* Your assignment
Which lines of the data below include the string "world"? Return each of them.

* Extracted page text data
========

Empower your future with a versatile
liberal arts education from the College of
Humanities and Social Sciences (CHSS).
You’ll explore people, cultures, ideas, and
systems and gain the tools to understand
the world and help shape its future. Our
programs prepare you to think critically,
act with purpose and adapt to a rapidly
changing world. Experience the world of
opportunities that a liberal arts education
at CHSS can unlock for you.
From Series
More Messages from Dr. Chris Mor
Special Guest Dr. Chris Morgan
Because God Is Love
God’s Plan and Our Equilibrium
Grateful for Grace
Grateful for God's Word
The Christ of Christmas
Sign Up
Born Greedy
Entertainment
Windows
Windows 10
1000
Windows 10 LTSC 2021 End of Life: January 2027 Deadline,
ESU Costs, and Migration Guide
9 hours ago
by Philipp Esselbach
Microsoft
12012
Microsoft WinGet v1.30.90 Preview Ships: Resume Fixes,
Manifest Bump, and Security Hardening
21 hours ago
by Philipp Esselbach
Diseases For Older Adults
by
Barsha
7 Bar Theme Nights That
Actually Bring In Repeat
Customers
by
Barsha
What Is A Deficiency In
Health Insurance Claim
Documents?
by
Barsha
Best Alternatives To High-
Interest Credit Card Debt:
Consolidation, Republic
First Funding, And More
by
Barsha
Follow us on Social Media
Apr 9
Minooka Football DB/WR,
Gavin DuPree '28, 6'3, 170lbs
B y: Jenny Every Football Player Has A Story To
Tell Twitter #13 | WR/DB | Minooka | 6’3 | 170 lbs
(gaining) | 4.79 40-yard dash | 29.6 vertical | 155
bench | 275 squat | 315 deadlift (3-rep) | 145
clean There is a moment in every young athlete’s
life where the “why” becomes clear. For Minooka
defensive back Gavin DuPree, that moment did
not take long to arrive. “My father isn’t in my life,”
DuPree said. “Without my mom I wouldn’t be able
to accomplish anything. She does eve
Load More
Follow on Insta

========

* Response below
the world and help shape its future. Our
changing world. Experience the world of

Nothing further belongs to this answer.